The research team, led by Sean Cutler of the University of California, Riverside, has identified the receptor of the key hormone in stress protection called abscisic acid (ABA). Under stress, plants increase their ABA levels, which help them survive a drought through a process not fully understood. The area of ABA receptors has been a highly controversial topic in the field of plant biology that has involved retractions of scientific papers as well as the publication of papers of questionable significance. A receptor is a protein molecule in a cell to which mobile signaling molecules may attach. Usually at the top of a signaling pathway, the receptor functions like a boss relaying orders to the team below that then executes particular decisions in the cell. "Scientists have been trying to solve the ABA receptor problem for more than 20 years, and claims for ABA receptors are not easily received by the scientific community," says Cutler.

This team used a new approach called chemical genomics to identifying a synthetic chemical, designated pyrabactin, which specifically activates an ABA receptor in the model laboratory plant Arabidopsis.

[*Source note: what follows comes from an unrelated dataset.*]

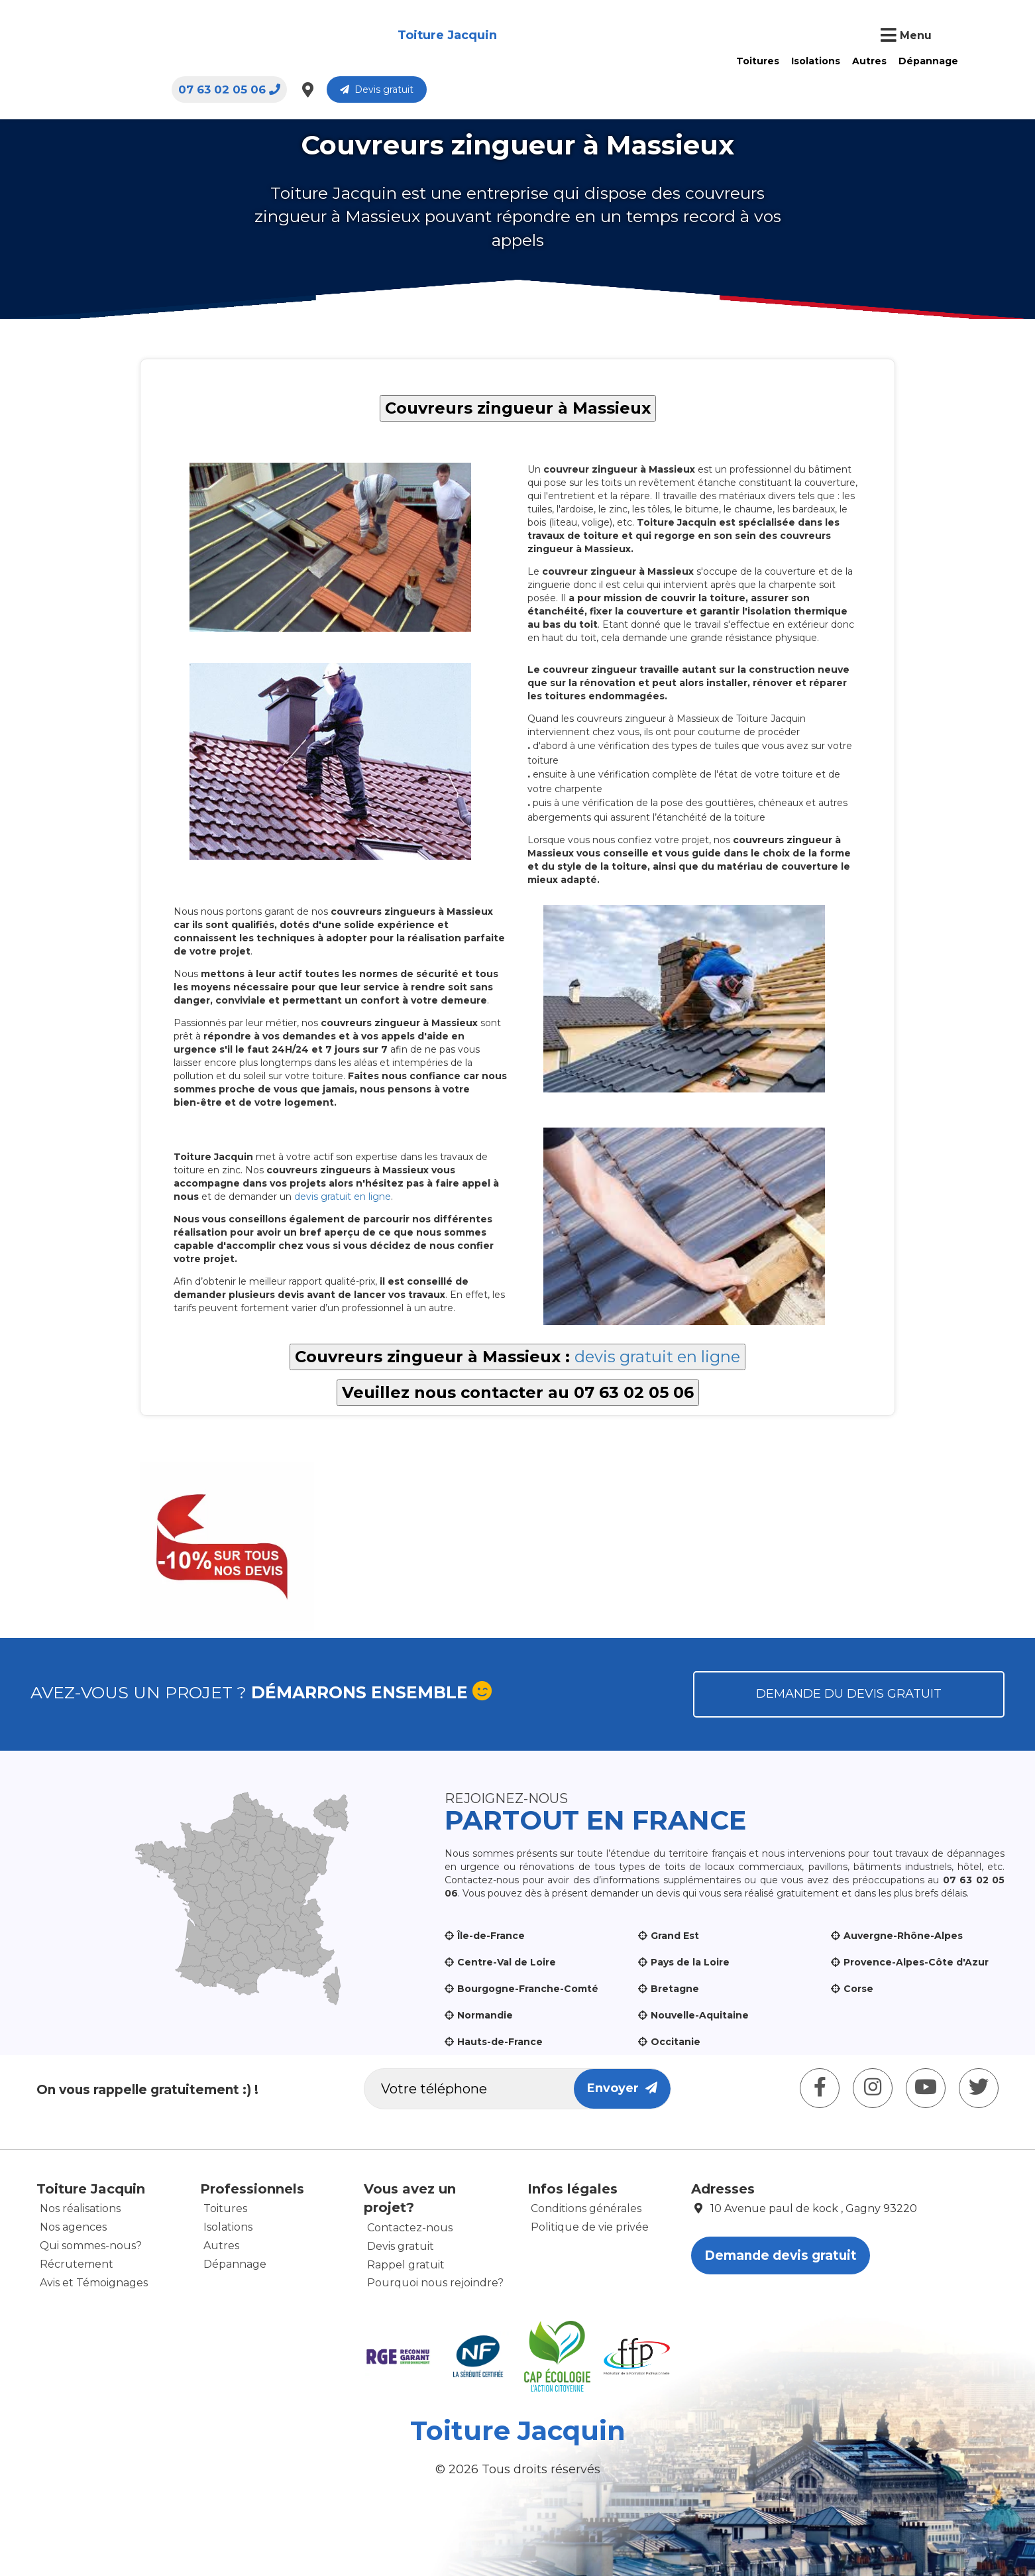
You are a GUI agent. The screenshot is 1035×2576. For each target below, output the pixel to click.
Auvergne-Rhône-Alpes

With pyrabactin in hand it was now possible to directly identify the ABA receptor. "This approach not only found a gene that had been long sought by the plant science research community but also showed that chemical genomics can identify new chemicals like pyrabactin that may have profound impacts on the way we farm in both the developing and developed world," says McCourt.

The study results will in the May 22 issue of Science magazine. Lead author Sean Cutler is a former University of Toronto scientist who is now an assistant professor of plant cell biology in the Department of Botany and Plant Sciences at the University of California, Riverside. In addition to the University of Toronto and the University of California, Riverside, team members were from University of California, San Diego, Universidad Politecnica, Spain, the University of Ontario Institute of Technology, University of California, Santa Barbara; and the Medical College of Wisconsin.